Transgressing the Boundaries – Towards a Transformative Hermeneutics of Behavioral Economics in KRISIS: Journal for Contemporary Philosophy, 2010, n.3: 38-46.

Argument
The Sokal affair prompted by Alan Sokal’s infamous article to Social Text in 1996, ‘Transgressing the boundaries’, has occasioned a torrent of articles and books. Sokal intended a denunciation of postmodern social theory as sloppy and prejudiced, and a reassertion of physical science’s claim to truth and objectivity. The controversy has since waned, with no proclaimed settlement. Even if inconclusive the episode offered the chance for an intense cross examination (and greater understanding) between postmodern interpreters of science and scientists committed to having their work functioning as a progressive force in social and political affairs.

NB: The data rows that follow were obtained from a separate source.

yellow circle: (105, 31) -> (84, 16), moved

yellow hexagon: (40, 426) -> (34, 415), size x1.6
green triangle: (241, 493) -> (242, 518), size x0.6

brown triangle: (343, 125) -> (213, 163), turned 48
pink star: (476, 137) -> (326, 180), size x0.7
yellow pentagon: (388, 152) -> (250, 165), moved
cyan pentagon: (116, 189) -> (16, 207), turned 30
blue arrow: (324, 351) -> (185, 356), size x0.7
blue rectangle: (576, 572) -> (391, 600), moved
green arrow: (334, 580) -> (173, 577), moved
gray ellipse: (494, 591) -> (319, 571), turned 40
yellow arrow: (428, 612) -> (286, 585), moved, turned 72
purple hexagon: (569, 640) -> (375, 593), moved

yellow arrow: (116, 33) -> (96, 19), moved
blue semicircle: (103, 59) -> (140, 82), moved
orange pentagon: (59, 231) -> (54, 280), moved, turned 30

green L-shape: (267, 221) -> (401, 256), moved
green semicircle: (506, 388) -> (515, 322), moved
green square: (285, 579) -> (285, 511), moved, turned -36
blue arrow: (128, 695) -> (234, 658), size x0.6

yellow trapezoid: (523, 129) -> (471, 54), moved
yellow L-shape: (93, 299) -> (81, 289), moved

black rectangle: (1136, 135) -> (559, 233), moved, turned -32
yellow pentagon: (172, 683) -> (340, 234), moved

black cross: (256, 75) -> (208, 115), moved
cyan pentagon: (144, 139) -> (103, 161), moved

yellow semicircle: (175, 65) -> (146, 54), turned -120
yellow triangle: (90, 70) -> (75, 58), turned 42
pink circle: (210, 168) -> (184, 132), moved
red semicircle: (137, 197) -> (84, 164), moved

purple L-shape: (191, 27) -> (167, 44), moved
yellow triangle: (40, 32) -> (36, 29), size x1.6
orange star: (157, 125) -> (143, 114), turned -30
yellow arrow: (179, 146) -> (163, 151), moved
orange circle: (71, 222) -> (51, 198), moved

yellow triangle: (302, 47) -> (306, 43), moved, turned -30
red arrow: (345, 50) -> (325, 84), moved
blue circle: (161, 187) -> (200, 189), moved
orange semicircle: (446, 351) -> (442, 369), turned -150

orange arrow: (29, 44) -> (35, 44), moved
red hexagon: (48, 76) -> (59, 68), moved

There has been no equivalent scandal to initiate a dialogue between economists and their interpreters. This essay simulates such dialogue by rewriting (a few extracts from) Sokal’s original article replacing ‘quantum gravity’ for the latest ‘behavioral’ approaches to economics. Sokal deliberately loaded his hoax piece with exaggeration and imprecision about scientific claims. Yet his argument was made plausible by a thoughtful overlap between relativist readings of physical science and fringe trends in physics. My purpose is to force an imaginative reading of economics in relation to the great hopes that have rested on behavioral economics, and then ask if this reading can illuminate the attention given to behavioral economics in popular media. I conclude by arguing that lay readers of economics have become fascinated by the promise of a science of the self that is emotional and flawed and that blends the natural with the artifactual.